Metal had become a completely alien place in some respects, and so I dutifully carried on and missed this particular bandwagon. I use the term quasi engineered due to the fact that ‘Mate Feed Kill Repeat’ was a very individual and interesting piece of work, and Ross Robinson had heavily stylised their sound for the Nu Metal generation, effectively muting the guitar solos and making the band sound like a radio friendly unit shifter. This was made more prevalent with their later albums when they involved more dynamics and variety into their sound; and I always felt that Mushroomhead were far superior, pre-dated Slipknot and were often overlooked.



As much as I don’t like them, they appear to strike a chord and ‘the feels’ (as the kids say) for many people. One thing that I will acknowledge is the fact that they are clearly influenced by some of the more extreme areas of Metal and are nevertheless responsible as an important ‘gateway band’ that got more people into Metal and also gave people a thirst for this glorious form of music and got them into even more bands, made new friends, and became part of a collective they felt they belonged to when mainstream society had otherwise left a cold taste in their collective mouths with bland manufactured pop music. This, is also something worthy of commendation.



From what I interpret of recent news, the departure of Joey Jordison and the feelings about this is probably going a bit too far overboard; many bands have drummers or guitarists leave with randomly variable results; some bands it makes no difference, some bands it can affect them dramatically - for worse or for better. From what I understand, the band members have a lot of different things going on and naturally they are finding it difficult to progress due to the death of Paul Grey (as did Metallica when Cliff Burton died).
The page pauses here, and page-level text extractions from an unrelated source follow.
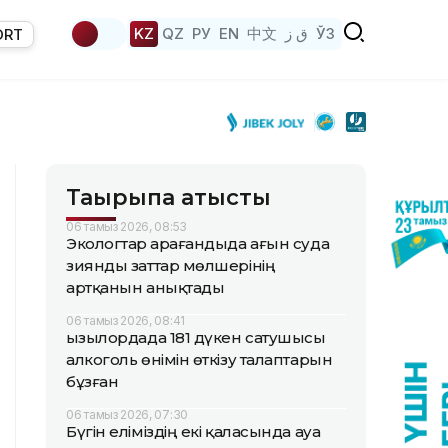
KZ
QZ
РУ
EN
中文
ق ز
ЎЗ
ORT
Тақырыпқа қатысты
06 тамыз 2026, 08:53
Экологтар Қарағандыда ағын суда
зиянды заттар мөлшерінің
артқанын анықтады
06 тамыз 2026, 08:41
Қызылордада 181 дүкен сатушысы
алкоголь өнімін өткізу талаптарын
бұзған
06 тамыз 2026, 07:30
Бүгін еліміздің екі қаласында ауа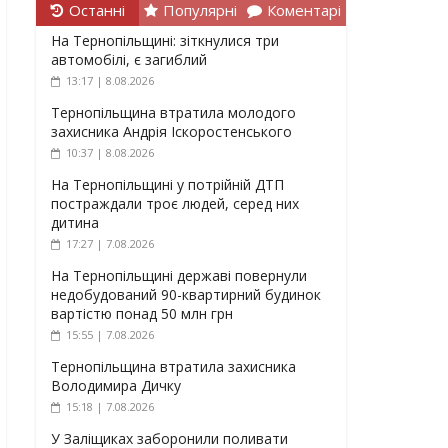
Останні
Популярні
Коментарі
На Тернопільщині: зіткнулися три
автомобілі, є загиблий
13:17 | 8.08.2026
Тернопільщина втратила молодого
захисника Андрія Іскоростенського
10:37 | 8.08.2026
На Тернопільщині у потрійній ДТП
постраждали троє людей, серед них
дитина
17:27 | 7.08.2026
На Тернопільщині державі повернули
недобудований 90-квартирний будинок
вартістю понад 50 млн грн
15:55 | 7.08.2026
Тернопільщина втратила захисника
Володимира Дичку
15:18 | 7.08.2026
У Заліщиках заборонили поливати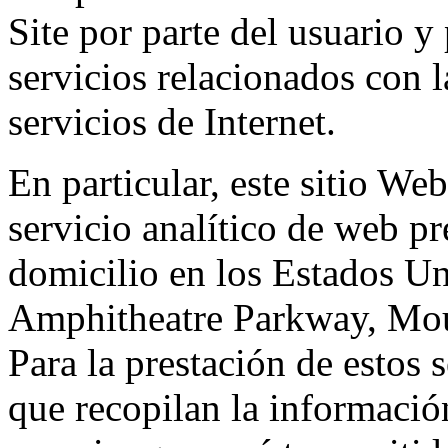
Site por parte del usuario y 
servicios relacionados con l
servicios de Internet.
En particular, este sitio We
servicio analítico de web p
domicilio en los Estados Un
Amphitheatre Parkway, Mou
Para la prestación de estos s
que recopilan la información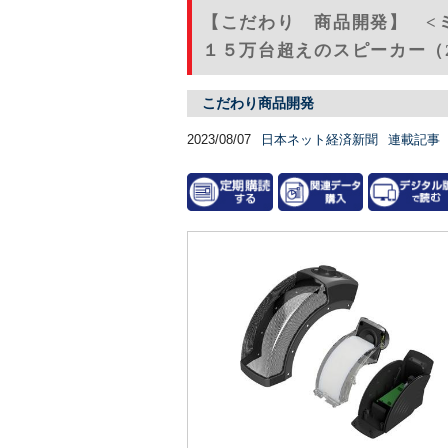
【こだわり 商品開発】 <
１５万台超えのスピーカー（2
こだわり商品開発
2023/08/07
日本ネット経済新聞
連載記事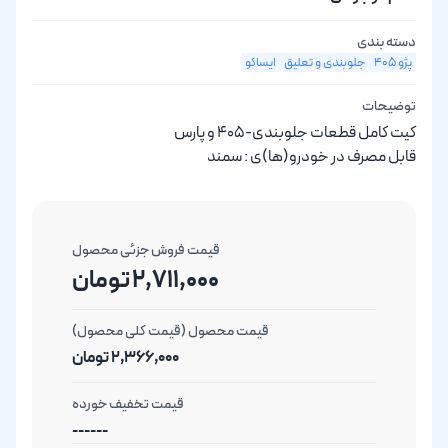
دسته بندی
پژو 405
جلوبندی و تعلیق
ایساکو
توضیحات
کیت کامل قطعات جلوبندی-405 و پارس
قابل مصرف در خودرو(ها)ی : سمند
قیمت فروش جزئی محصول
2,711,000 تومان
قیمت محصول (قیمت کلی محصول)
2,366,000 تومان
قیمت تخفیف خورده
------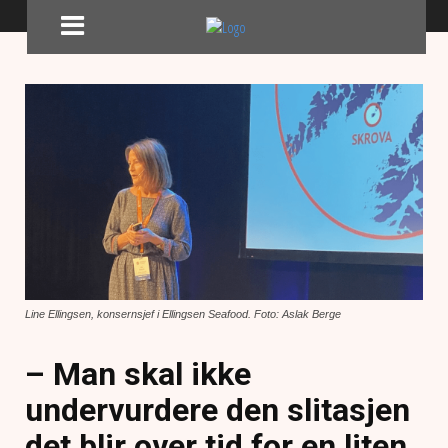
Line Ellingsen, konsernsjef i Ellingsen Seafood. Foto: Aslak Berge
– Man skal ikke
undervurdere den slitasjen
det blir over tid for en liten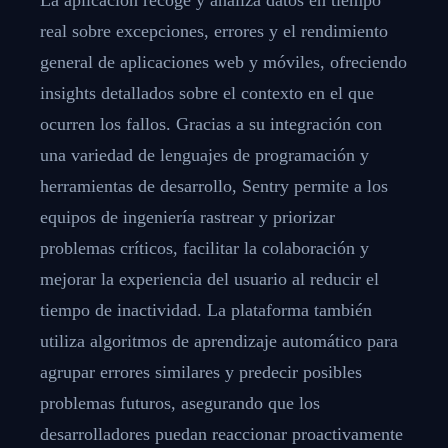
real sobre excepciones, errores y el rendimiento
general de aplicaciones web y móviles, ofreciendo
insights detallados sobre el contexto en el que
ocurren los fallos. Gracias a su integración con
una variedad de lenguajes de programación y
herramientas de desarrollo, Sentry permite a los
equipos de ingeniería rastrear y priorizar
problemas críticos, facilitar la colaboración y
mejorar la experiencia del usuario al reducir el
tiempo de inactividad. La plataforma también
utiliza algoritmos de aprendizaje automático para
agrupar errores similares y predecir posibles
problemas futuros, asegurando que los
desarrolladores puedan reaccionar proactivamente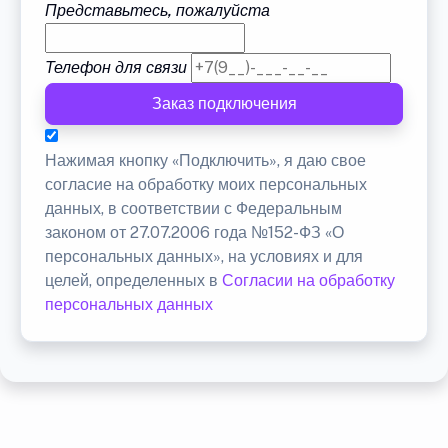
Представьтесь, пожалуйста
Телефон для связи
Заказ подключения
Нажимая кнопку «Подключить», я даю свое
согласие на обработку моих персональных
данных, в соответствии с Федеральным
законом от 27.07.2006 года №152-ФЗ «О
персональных данных», на условиях и для
целей, определенных в
Согласии на обработку
персональных данных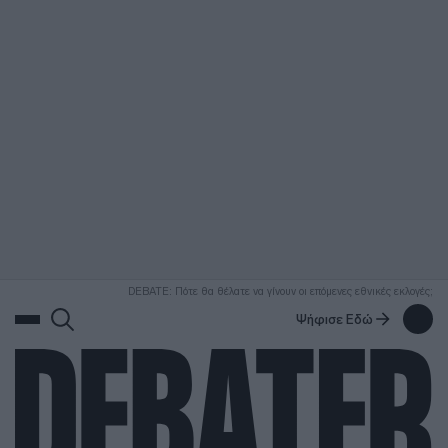
ΑΝΑΖΗΤΗΣΗ
DEBATE: Πότε θα θέλατε να γίνουν οι επόμενες εθνικές εκλογές;
Ψήφισε Εδώ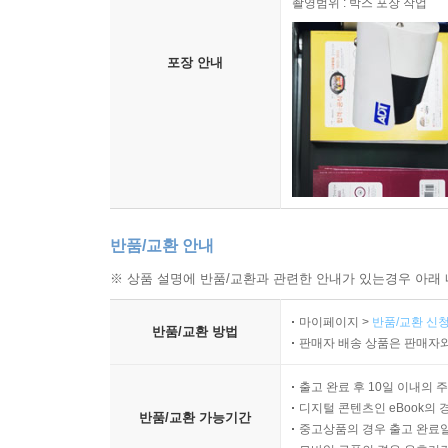
촬영범위 : 박스 포장 작업
포장 안내
반품/교환 안내
※ 상품 설명에 반품/교환과 관련한 안내가 있는경우 아래 
마이페이지 >
반품/교환 신청
반품/교환 방법
판매자 배송 상품은 판매자와
출고 완료 후 10일 이내의 
디지털 콘텐츠인 eBook의 
반품/교환 가능기간
중고상품의 경우 출고 완료일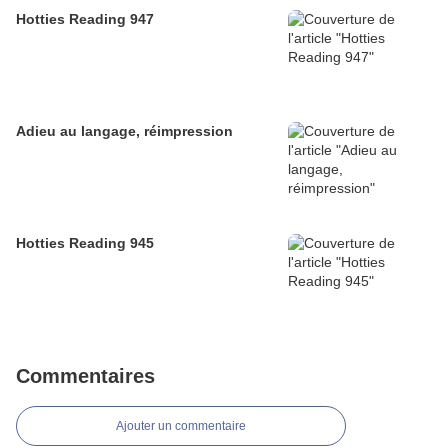
Hotties Reading 947
Adieu au langage, réimpression
Hotties Reading 945
Commentaires
Ajouter un commentaire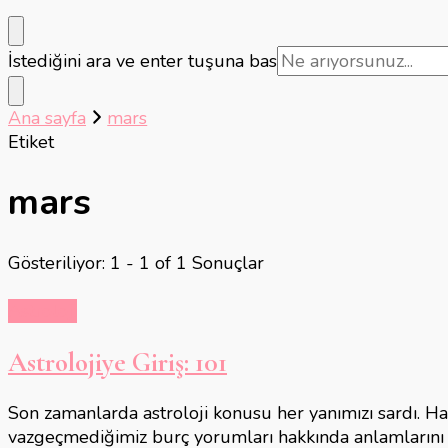
Bir
İstediğini ara ve enter tuşuna bas
şey
mi
Ana sayfa
mars
arıyorsunuz?
Etiket
mars
Gösteriliyor: 1 - 1 of 1 Sonuçlar
Astroloji
Astrolojiye Giriş: 101
Son zamanlarda astroloji konusu her yanımızı sardı.
vazgeçmediğimiz burç yorumları hakkında anlamlarını v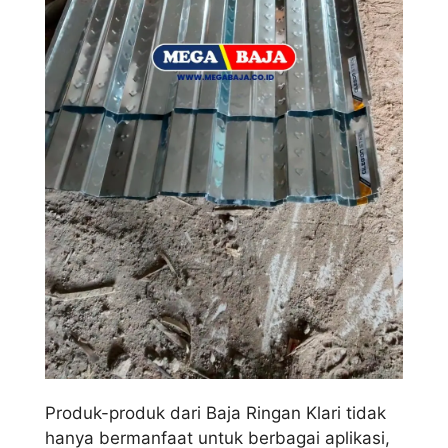
Produk-produk dari Baja Ringan Klari tidak
hanya bermanfaat untuk berbagai aplikasi,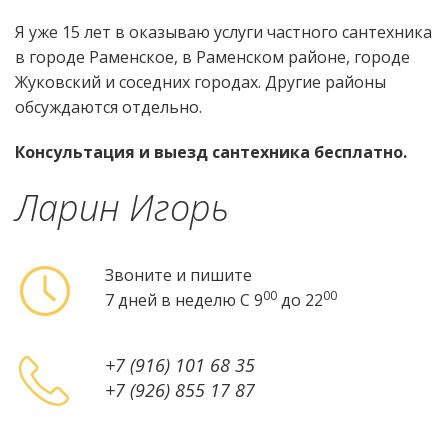
Я уже 15 лет в оказываю услуги частного сантехника
в городе Раменское, в Раменском районе, городе
Жуковский и соседних городах. Другие районы
обсуждаются отдельно.
Консультация и выезд сантехника бесплатно.
Ларин Игорь
Звоните и пишите
00
00
7 дней в неделю
C 9
до 22
+7 (916) 101 68 35
+7 (926) 855 17 87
Therefore, I believe that it won’t necessarily be the end of the band as of yet (at the time that this blog was originally composed) and people going as far to say they are ‘mourning’ the departure of a band member is somewhat overkill.



Sadly, in the ‘information age’ you could be forgiven for thinking that any polar opposite opinion is strictly ‘verboten’. Don’t get me wrong, I love my music and I love being a part of the alternative scene but I feel that there has been some over the top fanaticism that is lacking perspective which can ruin it for everybody else - which should be left to the likes of Justin Bieber fans, or whatever is popular this week to ‘The Normalloes’. I have genuinely lamented the departure of bands, band members and the death of band members, notably the deaths of Chuck Schuldiner, Terje Bakken, Quorthon and Pete Steele hit me particularly hard and I will actually go as far to lay my cards on the table and admit to shedding a tear about the news.



But there is ONE thing for certain - if somebody disagreed about it I didn't go shoving it down their throats and calling out the ‘Hate Police’ like some people on the Internet have done because I dared to challenge what I believed to be their ‘Tin Gods’; one person’s tin god is someone else's sacred cow - and not everybody can be expected to hold the same opinion. Therefore, as a consequence I will never fashion what I stand up for to suit anybody else. In fact, the more something appears to be a bandwagon the more that I am inclined to challenge it, as herd conformity should not be a default pattern of life.

Otherwise, we might as well become North Korea Jnr and be done with it. And that, isn't the best way of doing things, is it?